Johnston, Joseph (1890–1972), economist and senator, was born 2 August 1890 in Castlecaulfield, Co. Tyrone, one of the eight children and the youngest of the six sons of John Johnston, schoolteacher, and his wife, Mary, née Geddes. He was educated at Dungannon Royal School and as a classics student in 1906 entered Trinity College, Dublin, from where he graduated in 1910 with a double moderatorship in classics and ancient history, having been awarded two gold medals and named university student of the year. He then went to Lincoln College, Oxford, where he took a second BA degree (in litterae humaniores) which was conferred in October 1912, before he returned to Trinity College, Dublin, where he successfully took the fellowship examination and graduated MA in 1913. In 1914–15 he travelled abroad as an Albert Khan travelling fellow, studying economic and social phenomena in India, America, Java, China and Japan. He lectured in ancient history at Trinity College, Dublin (1916–32), and was a Barrington lecturer (1922–32) and a member of the agricultural commission (1923–4). He was adviser on regional economics to the Free State side in the boundary commission negotiations of 1925, and was appointed to the prices commission (1926–7). He also worked as a Rockefeller fellow for economic research in Europe in 1928–9 and lectured at the School of Commerce, Rathmines (1925–32).

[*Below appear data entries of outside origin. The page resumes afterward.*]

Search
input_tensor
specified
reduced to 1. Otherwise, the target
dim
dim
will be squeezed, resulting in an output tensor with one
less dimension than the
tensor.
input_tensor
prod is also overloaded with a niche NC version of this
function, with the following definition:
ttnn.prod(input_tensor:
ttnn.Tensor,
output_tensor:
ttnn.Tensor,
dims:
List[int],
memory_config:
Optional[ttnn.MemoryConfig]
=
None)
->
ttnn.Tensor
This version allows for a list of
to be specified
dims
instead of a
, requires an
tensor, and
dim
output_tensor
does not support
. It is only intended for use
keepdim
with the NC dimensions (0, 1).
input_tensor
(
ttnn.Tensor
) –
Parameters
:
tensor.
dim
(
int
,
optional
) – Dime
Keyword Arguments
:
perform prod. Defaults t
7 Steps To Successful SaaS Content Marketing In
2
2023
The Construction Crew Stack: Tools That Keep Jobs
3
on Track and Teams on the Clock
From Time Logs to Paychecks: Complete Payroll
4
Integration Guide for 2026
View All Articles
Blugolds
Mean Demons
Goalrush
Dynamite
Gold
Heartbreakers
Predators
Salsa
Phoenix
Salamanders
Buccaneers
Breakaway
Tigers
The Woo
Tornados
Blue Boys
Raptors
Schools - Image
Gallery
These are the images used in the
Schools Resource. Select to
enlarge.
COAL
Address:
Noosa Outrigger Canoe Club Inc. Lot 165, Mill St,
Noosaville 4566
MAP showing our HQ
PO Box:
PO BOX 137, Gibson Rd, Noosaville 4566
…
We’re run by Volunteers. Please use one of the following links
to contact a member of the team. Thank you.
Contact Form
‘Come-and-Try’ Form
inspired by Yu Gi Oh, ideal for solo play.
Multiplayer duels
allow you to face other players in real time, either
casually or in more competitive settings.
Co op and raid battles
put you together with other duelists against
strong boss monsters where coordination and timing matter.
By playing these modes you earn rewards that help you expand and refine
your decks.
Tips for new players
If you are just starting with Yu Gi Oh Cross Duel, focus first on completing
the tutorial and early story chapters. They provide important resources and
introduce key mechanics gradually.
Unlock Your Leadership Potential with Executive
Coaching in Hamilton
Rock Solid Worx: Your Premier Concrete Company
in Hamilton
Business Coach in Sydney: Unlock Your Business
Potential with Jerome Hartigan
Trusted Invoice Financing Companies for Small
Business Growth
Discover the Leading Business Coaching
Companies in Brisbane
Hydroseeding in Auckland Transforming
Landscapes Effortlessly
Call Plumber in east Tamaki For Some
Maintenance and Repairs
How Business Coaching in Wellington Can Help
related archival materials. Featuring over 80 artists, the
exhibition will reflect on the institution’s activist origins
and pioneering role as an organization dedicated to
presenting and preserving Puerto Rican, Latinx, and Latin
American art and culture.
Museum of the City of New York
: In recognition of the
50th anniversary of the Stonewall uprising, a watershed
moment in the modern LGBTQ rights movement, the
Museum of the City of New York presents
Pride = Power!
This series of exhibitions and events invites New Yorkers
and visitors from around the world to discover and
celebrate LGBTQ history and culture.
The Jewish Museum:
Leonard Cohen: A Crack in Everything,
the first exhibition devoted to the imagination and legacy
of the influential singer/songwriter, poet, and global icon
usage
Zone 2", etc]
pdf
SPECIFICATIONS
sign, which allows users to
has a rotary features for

In 1932 Johnston was appointed lecturer in applied economics at TCD, and was elected to Seanad Éireann in 1938 as an independent for Dublin University. In 1939 Trinity College established a chair of applied economics for him. He remained a senator until his defeat in the 1943 general election but was appointed by the government to the post-emergency agricultural commission (1942–5) and was returned to the seanad in 1944–8. He had a long-standing association with the Statistical and Social Inquiry Society of Ireland, through his work as a Barrington lecturer, and was president of this society in 1950–51. In 1951 Éamon de Valera (qv) appointed him to the seanad (1951–4) on the taoiseach's panel. In 1970 he gained a D.Litt. from TCD for his work on Bishop George Berkeley (qv), which was published as Bishop Berkeley's Querist in historical perspective (Dundalk 1970).

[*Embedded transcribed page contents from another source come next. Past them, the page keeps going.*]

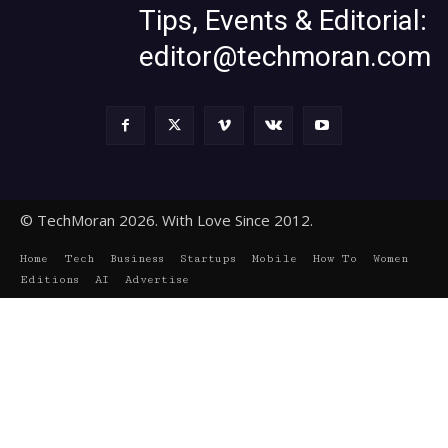
Tips, Events & Editorial:
editor@techmoran.com
© TechMoran 2026. With Love Since 2012.
Home
Tech
Business
Startups
Mobile
How To
Women
Editions
AI
Advertise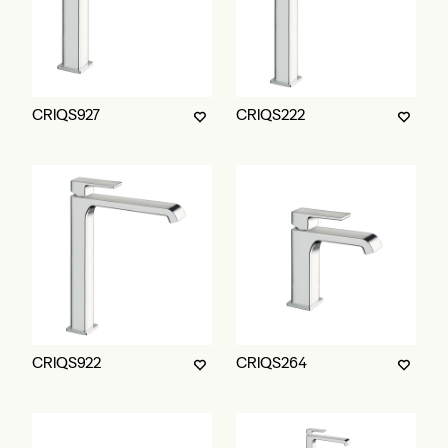
CRIQS927
CRIQS222
CRIQS922
CRIQS264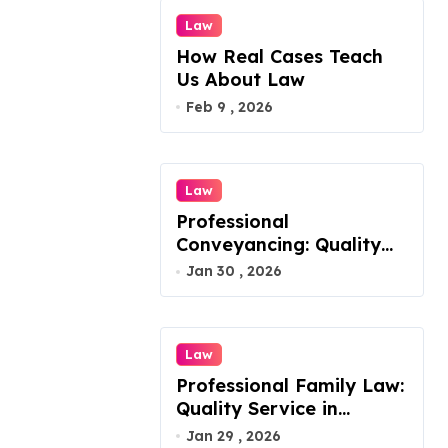
o
Law
n
How Real Cases Teach
Us About Law
Feb 9 , 2026
Law
Professional
Conveyancing: Quality
Service in Kiama
Jan 30 , 2026
Law
Professional Family Law:
Quality Service in
Lennox Head
Jan 29 , 2026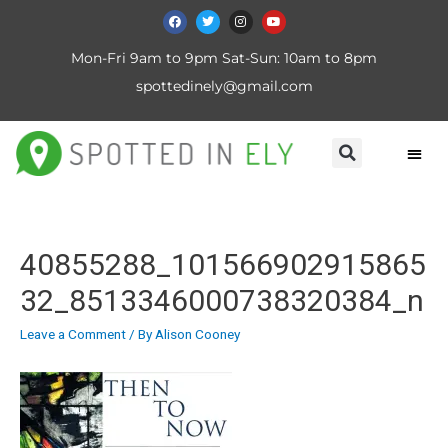
Mon-Fri 9am to 9pm Sat-Sun: 10am to 8pm
spottedinely@gmail.com
40855288_101566902915865
32_8513346000738320384_n
Leave a Comment
/ By
Alison Cooney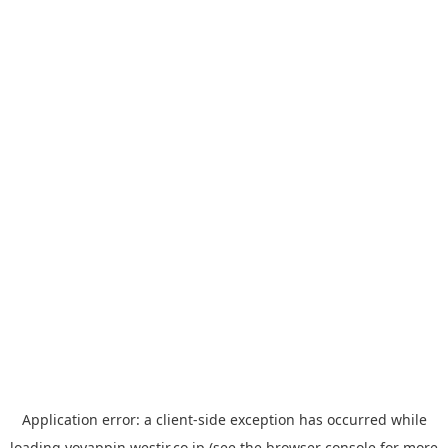
Application error: a
client
-side exception has occurred while
loading
yoyappin.westjr.co.jp
(see the
browser console
for more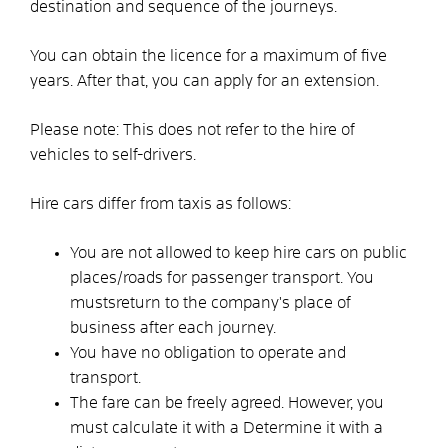
destination and sequence of the journeys.
You can obtain the licence for a maximum of five
years. After that, you can apply for an extension.
Please note: This does not refer to the hire of
vehicles to self-drivers.
Hire cars differ from taxis as follows:
You are not allowed to keep hire cars on public
places/roads for passenger transport. You
must
s
return to the company's place of
business after each journey.
You have no obligation to operate and
transport.
The fare can be freely agreed. However, you
must calculate it with a
Determine it with a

Johnston was a prolific author whose best-known book was Civil war in Ulster (first published in 1913), a contemporary polemic directed at Sir Edward Carson (qv) and tory leaders for their part in the Larne gun-running episode, and a work that clearly identified him as one of a small number of relatively well-known Ulster protestant advocates of home rule for Ireland and eventual dominion status. Among his best-known economic studies were The nemesis of economic nationalism (1934), Irish agriculture in transition (1951) and Why Ireland needs the common market (1962).

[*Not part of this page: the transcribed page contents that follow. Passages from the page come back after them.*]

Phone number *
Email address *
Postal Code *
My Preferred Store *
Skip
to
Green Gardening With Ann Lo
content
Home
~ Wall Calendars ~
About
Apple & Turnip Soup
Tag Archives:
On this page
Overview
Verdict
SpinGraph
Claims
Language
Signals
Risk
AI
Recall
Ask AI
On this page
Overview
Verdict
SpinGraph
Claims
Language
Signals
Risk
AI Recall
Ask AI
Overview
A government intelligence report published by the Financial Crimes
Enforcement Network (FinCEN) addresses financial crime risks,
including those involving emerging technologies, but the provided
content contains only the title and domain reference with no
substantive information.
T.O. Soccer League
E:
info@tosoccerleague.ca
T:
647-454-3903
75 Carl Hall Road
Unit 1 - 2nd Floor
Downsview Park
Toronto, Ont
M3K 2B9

Johnston's work as an agricultural economist was especially important for what was a substantially agrarian economy, not least because he was among the first agricultural economists in the country and was notable for applying his theories through his management of farms in counties Louth and Meath. His appointments to various state bodies dealing with the economy underlined his reputation in this general area. More broadly, he was an outstanding intellectual who was unusual in excelling across two disciplines, namely classics and economics. His principal residences were in Castlecaulfield, Oxford and Dublin. His sister Anne was a founder member of An Óige in the 1930s and a prominent member of Connradh na Gaeilge. After a brief illness, he died in Dublin 26 August 1972. In 1914 he married Clara, a teacher, daughter of Robert Wilson, also a teacher, of Ballymahon, Co. Longford. They had a daughter and a son, Roy, who was science correspondent of the Irish Times and a prominent republican-socialist thinker who strongly influenced the leftward reorientation of Sinn Féin and the IRA under Cathal Goulding (qv) in the 1960s.